*Dataset extract*.
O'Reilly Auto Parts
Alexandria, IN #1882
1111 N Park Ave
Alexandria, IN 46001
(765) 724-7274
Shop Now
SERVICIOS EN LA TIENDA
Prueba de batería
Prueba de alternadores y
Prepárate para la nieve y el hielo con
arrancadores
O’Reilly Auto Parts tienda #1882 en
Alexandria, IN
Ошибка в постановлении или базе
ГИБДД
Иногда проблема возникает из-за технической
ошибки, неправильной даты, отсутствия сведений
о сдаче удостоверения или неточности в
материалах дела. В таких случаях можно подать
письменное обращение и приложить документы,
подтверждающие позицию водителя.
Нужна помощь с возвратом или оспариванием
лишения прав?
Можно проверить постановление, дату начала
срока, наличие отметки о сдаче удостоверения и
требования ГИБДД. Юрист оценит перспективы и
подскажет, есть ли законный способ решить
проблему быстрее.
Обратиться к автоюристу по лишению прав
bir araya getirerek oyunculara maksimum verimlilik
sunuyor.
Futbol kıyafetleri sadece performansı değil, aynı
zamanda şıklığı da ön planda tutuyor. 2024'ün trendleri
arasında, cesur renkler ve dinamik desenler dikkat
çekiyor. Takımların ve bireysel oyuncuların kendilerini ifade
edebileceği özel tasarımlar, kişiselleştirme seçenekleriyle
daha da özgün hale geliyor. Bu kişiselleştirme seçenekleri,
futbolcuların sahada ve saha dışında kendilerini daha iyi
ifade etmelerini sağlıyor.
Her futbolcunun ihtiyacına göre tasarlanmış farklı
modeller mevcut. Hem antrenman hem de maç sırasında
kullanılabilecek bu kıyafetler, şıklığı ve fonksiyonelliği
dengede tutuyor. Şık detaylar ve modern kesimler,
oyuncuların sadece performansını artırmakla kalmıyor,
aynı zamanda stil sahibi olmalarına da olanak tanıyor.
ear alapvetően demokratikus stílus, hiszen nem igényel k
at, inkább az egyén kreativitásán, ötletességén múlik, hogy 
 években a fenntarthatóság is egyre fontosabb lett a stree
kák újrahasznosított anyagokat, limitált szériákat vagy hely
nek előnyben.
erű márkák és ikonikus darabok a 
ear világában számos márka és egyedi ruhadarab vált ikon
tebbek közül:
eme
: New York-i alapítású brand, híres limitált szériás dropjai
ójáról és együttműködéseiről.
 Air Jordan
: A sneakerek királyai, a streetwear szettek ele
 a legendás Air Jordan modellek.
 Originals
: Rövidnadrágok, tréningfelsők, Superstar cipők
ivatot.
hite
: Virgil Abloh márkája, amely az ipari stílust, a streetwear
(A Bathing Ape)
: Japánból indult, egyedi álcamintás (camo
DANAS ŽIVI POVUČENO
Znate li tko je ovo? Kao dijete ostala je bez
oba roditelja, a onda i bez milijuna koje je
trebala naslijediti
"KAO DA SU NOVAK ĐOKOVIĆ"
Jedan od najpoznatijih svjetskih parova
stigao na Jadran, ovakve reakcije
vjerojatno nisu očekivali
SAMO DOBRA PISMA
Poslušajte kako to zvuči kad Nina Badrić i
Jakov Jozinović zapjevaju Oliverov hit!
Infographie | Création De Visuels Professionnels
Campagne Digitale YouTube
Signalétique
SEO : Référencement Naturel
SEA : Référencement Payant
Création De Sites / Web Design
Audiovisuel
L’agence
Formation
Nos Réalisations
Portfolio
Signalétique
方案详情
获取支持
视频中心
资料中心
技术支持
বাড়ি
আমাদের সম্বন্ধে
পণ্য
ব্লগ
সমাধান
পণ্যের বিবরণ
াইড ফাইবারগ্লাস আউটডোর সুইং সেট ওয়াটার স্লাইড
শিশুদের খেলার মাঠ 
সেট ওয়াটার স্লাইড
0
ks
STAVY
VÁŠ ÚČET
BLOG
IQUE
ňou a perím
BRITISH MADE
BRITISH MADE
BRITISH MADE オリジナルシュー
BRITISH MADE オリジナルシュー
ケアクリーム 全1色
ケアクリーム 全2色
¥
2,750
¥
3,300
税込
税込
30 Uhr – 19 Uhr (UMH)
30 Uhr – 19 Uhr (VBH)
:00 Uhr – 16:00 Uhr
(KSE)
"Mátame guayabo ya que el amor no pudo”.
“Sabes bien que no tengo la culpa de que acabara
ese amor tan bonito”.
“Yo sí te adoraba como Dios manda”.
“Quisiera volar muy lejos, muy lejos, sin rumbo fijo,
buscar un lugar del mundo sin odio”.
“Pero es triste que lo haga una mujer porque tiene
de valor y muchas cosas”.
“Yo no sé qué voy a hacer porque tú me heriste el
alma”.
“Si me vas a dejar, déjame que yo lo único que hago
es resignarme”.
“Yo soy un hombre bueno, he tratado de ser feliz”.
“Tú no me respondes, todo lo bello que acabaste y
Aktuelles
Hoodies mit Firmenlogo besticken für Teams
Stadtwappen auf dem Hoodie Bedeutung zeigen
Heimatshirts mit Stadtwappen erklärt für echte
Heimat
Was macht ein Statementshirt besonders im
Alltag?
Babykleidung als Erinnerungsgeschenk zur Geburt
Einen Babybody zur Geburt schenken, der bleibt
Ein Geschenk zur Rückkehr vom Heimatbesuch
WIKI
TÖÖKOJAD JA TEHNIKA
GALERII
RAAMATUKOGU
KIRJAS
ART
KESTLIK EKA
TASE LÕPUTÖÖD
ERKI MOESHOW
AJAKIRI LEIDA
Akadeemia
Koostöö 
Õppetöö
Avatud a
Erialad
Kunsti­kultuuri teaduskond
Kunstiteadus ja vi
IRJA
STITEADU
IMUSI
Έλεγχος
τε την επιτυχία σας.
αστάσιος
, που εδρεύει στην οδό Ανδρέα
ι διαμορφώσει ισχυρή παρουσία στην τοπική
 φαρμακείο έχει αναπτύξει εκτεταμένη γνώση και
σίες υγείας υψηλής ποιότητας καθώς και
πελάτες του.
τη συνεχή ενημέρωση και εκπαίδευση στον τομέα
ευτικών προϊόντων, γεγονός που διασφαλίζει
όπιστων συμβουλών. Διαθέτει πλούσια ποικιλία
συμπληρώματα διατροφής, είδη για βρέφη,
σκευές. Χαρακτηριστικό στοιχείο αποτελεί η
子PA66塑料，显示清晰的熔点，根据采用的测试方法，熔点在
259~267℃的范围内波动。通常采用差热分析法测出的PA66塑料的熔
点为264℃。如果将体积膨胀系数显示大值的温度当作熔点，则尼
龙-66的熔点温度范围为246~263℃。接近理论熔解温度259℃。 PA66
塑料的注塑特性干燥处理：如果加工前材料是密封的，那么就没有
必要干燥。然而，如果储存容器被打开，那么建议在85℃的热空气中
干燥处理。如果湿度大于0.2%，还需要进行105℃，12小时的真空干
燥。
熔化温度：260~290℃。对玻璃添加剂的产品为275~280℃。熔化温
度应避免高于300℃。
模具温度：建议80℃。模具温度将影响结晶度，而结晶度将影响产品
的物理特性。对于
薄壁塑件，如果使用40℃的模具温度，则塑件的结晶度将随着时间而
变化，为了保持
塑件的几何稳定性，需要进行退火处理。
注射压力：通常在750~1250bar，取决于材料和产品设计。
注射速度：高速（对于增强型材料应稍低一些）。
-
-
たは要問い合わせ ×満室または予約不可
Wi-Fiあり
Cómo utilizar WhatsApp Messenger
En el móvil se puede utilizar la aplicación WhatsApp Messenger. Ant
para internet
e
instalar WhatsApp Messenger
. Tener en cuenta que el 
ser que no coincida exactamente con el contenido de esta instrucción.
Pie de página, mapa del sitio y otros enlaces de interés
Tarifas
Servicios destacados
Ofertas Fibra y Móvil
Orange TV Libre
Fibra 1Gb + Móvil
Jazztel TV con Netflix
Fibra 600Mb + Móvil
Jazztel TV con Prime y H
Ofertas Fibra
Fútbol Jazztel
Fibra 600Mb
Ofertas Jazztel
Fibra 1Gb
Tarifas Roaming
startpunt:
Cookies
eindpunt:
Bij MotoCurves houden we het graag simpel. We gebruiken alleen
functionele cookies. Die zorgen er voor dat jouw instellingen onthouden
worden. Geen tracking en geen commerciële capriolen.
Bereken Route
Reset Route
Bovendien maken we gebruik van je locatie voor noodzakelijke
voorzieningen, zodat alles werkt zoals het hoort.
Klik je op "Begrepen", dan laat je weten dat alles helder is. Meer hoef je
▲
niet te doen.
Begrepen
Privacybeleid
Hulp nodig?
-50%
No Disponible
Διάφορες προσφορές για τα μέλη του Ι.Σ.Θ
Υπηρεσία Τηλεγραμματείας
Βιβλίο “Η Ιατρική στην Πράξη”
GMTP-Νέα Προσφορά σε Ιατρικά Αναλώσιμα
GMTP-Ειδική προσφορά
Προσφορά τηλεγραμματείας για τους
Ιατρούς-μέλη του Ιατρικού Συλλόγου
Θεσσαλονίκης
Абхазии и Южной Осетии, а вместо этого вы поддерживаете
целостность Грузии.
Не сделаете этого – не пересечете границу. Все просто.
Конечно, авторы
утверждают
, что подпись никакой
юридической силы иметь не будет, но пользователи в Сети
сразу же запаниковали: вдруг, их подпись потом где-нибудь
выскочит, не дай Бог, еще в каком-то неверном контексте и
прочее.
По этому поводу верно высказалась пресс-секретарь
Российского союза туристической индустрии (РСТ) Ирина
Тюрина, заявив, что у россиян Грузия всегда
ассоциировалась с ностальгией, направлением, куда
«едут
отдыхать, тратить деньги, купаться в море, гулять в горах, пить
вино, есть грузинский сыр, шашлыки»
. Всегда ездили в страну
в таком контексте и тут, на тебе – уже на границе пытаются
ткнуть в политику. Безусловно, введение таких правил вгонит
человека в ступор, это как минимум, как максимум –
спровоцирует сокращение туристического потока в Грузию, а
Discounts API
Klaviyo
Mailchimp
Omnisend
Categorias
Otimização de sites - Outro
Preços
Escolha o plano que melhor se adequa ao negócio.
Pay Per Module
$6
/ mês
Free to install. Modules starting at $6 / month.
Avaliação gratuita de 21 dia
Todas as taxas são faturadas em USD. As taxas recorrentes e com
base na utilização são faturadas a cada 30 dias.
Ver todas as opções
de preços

*Exercise goal*. Pull out every line in the material above where "Jazztel" occurs.

*Task response*.
Jazztel TV con Netflix
Jazztel TV con Prime y H
Fútbol Jazztel
Ofertas Jazztel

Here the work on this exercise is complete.